それと、「グローイングアップ」という冊子を使った取り組みもあります。これは、チューターや係長と一緒に、月1回程度の面談を通して、半年間の成長の記録を作っていくものです。

ー手厚いフォロー体制ですね。
榎津:そうですね。岡崎市は育成をとても大切に考えています。チューター制度やグローイングアップのほか、部署によっては専門の研修も人事課とは別に用意されていますし、もちろん人事課としても、前期・中期・後期と研修を用意しています。
前期では接遇、マナー、電話応対、ほうれんそう(報告・連絡・相談)といった社会人としての基礎を学びます。
人事課が基礎能力をバックアップし、職場ではチューター制度やグローイングアップで成長を見守り、所属によっては専門研修も受けることができます。皆さんがきちんと業務をこなせるようにサポートしていく仕組みになっています。
「市役所のリアル」配属・キャリアとやりがい
ー入庁後の配属についても気になるところですが、希望を伝える機会はあるのでしょうか?
榎津:まず入庁前、内定者交流会を10月頃と12月頃の2回開催しています。その際に「どういった部署に興味があるか」というアンケートを取っています。そのアンケート内容や、履歴書に書かれた内容、ご本人の性格なども見ながら、なるべく希望を叶えられるよう配属を考えています。
入庁後も、年に1回、自分が興味のある部署を申告する「自己申告制度」があります。
もちろん、本人の希望だけでなく所属長の意見もありますし、最終的には組織トータルで判断するので、全員の希望が叶うわけではありませんが、職員がどんなキャリアを歩みたいかを確認する機会はきちんと設けています。
ー異動の頻度は決まっているのでしょうか?
榎津:岡崎市では明確なルールは設けていません。所属の人員配置や業務事情によって前後することももちろんありますが、一般的には若い頃は3年から5年程度で異動することが多いかと思います。
ーちなみに、榎津さんご自身はこれまでどのような部署を経験されたのですか?
榎津:私は、農務課と、保育課と、現在の人事課です。分野でいうと全然バラバラですね。しかも最初の農務課には8年所属していました(笑)
ー様々な分野を経験されてきた中で、公務員として働く「やりがい」はどのような点だと思いますか?
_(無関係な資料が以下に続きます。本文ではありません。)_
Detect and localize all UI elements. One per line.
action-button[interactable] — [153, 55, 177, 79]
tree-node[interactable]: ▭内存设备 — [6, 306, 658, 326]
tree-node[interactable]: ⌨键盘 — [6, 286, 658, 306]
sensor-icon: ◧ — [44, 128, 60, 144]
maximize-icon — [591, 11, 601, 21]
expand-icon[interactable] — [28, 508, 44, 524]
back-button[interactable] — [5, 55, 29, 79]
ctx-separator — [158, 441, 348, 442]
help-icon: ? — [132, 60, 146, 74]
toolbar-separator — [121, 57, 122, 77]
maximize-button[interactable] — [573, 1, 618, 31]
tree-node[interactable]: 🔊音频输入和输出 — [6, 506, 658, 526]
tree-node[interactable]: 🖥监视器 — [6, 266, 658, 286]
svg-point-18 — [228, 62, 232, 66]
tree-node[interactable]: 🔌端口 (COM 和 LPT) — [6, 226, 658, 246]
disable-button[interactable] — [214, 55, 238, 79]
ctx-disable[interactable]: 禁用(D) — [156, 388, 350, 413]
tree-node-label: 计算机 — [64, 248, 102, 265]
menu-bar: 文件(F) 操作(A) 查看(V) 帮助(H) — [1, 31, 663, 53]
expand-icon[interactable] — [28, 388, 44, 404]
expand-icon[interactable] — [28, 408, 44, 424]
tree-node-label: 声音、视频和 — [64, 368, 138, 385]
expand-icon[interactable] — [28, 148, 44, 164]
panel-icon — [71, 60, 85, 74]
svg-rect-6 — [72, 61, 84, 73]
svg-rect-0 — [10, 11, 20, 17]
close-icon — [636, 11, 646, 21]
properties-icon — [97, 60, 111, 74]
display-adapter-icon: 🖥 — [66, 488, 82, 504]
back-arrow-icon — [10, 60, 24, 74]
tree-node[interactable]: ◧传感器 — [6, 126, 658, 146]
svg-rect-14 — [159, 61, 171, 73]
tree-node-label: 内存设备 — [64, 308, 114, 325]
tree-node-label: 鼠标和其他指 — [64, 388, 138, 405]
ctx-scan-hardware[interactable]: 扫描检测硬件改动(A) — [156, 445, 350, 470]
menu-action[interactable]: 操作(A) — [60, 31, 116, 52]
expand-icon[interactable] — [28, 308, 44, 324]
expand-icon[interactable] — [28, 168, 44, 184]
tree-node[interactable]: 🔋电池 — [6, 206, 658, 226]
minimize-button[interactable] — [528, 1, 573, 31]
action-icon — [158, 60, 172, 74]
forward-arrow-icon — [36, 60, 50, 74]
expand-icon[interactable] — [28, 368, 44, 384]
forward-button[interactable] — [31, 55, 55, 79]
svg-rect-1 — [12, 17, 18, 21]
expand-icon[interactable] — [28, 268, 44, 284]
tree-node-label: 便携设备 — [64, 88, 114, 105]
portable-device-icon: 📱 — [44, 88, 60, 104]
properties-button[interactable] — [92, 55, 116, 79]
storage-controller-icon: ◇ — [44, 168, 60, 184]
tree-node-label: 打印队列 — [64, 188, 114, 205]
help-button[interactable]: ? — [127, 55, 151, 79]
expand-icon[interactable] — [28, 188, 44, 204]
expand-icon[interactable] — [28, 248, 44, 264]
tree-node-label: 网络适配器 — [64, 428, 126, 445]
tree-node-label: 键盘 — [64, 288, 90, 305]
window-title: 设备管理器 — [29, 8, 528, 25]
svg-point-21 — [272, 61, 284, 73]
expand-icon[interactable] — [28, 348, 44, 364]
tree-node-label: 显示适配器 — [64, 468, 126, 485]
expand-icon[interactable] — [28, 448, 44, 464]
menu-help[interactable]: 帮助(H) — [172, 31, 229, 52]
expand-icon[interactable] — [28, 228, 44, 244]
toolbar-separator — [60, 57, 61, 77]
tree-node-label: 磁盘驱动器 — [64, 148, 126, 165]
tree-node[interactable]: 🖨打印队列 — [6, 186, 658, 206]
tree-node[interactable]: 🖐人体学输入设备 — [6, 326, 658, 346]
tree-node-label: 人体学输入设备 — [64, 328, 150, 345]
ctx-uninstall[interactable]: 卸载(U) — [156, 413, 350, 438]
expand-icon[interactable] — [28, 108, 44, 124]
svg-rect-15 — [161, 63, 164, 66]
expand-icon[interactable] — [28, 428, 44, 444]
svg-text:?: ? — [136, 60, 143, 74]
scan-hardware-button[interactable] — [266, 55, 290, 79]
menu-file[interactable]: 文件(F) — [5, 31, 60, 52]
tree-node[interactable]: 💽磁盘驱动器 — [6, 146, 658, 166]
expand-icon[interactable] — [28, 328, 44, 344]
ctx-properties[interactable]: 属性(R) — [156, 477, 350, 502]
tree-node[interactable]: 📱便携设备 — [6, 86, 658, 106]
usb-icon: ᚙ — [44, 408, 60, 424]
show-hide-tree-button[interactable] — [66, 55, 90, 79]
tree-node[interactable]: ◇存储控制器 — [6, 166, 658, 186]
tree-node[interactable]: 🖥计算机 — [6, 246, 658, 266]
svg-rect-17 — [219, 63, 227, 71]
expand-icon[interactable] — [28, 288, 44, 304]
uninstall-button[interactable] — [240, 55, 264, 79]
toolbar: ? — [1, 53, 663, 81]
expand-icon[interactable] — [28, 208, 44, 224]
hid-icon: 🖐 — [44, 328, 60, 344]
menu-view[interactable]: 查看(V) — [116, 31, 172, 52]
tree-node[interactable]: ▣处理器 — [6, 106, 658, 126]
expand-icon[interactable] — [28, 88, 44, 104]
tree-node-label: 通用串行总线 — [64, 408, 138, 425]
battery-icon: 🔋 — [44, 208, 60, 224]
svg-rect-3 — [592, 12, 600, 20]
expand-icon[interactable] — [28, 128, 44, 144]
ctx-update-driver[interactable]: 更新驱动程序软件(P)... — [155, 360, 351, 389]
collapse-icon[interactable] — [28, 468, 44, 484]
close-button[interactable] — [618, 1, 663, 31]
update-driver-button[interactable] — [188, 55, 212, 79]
榎津:自分は、どの部署でもやりがいは多くあると思っていますが、その中でも特に最初の部署で、市民や事業者と触れ合うことが多かった農務課が印象深いです。相手が事業者の方や農家の方々だったので、皆さんと一緒に「どうすれば岡崎市の農業が良くなるか」を考え、政策を練り、時には一緒に現場で汗を流すこともありました。
そうすると、本当に高い頻度で「ありがとう」とか「助かった」と声をかけてもらえたんです。
人って、必要とされているとか、世の中の役に立っていると感じることに、一番のやりがいを見出すと思うんです。いわゆる動機付け要因というものですかね。人から感謝される、人のためになっている、という感覚は、農務課時代に一番強く感じましたし、それが大きなやりがいになっていました。
地元愛と温かい人間関係。市役所で働く理由
ーお話を伺っていると、榎津さんご自身が岡崎市で働くことを楽しんでいらっしゃるように感じます。職場の雰囲気はいかがですか?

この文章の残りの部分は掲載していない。